_What this task involves:_ The required output is the line that contains "Image resolution: width=693" through the last line of the data, retyped verbatim and with nothing added.

_Entries shown:_
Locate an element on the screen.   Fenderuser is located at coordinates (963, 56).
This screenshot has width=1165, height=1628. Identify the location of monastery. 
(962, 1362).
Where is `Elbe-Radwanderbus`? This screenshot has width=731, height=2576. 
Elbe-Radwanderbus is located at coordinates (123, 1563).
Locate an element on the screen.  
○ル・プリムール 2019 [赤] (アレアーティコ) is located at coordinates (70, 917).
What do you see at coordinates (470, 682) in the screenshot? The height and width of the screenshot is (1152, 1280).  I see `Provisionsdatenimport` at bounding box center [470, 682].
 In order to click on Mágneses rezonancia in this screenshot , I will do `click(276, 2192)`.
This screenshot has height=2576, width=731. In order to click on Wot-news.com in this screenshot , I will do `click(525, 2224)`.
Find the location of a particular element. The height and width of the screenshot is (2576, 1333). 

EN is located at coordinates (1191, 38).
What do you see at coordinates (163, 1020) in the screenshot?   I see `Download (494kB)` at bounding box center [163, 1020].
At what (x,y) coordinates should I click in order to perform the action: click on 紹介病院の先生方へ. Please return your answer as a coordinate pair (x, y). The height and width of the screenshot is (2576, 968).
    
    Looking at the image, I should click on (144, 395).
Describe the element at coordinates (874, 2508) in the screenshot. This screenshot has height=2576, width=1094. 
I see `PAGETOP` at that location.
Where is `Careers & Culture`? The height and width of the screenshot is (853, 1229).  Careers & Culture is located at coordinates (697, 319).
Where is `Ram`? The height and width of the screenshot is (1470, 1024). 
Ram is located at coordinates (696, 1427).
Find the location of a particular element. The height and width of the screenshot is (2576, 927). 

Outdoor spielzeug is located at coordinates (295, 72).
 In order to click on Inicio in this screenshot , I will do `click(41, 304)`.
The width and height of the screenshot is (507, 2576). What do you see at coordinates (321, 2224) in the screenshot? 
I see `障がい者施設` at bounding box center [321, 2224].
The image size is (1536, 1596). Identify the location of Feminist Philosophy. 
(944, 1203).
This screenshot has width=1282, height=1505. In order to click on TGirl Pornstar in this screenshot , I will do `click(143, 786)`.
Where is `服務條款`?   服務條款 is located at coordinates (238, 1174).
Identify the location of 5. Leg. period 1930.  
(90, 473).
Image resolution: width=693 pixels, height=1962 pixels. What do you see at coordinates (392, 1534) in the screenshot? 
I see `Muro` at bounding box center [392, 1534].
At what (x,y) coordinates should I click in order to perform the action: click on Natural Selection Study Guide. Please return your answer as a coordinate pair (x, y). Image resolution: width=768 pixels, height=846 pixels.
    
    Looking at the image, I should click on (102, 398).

_Task solution:_
Image resolution: width=693 pixels, height=1962 pixels. What do you see at coordinates (392, 1534) in the screenshot? 
I see `Muro` at bounding box center [392, 1534].
At what (x,y) coordinates should I click in order to perform the action: click on Natural Selection Study Guide. Please return your answer as a coordinate pair (x, y). Image resolution: width=768 pixels, height=846 pixels.
    
    Looking at the image, I should click on (102, 398).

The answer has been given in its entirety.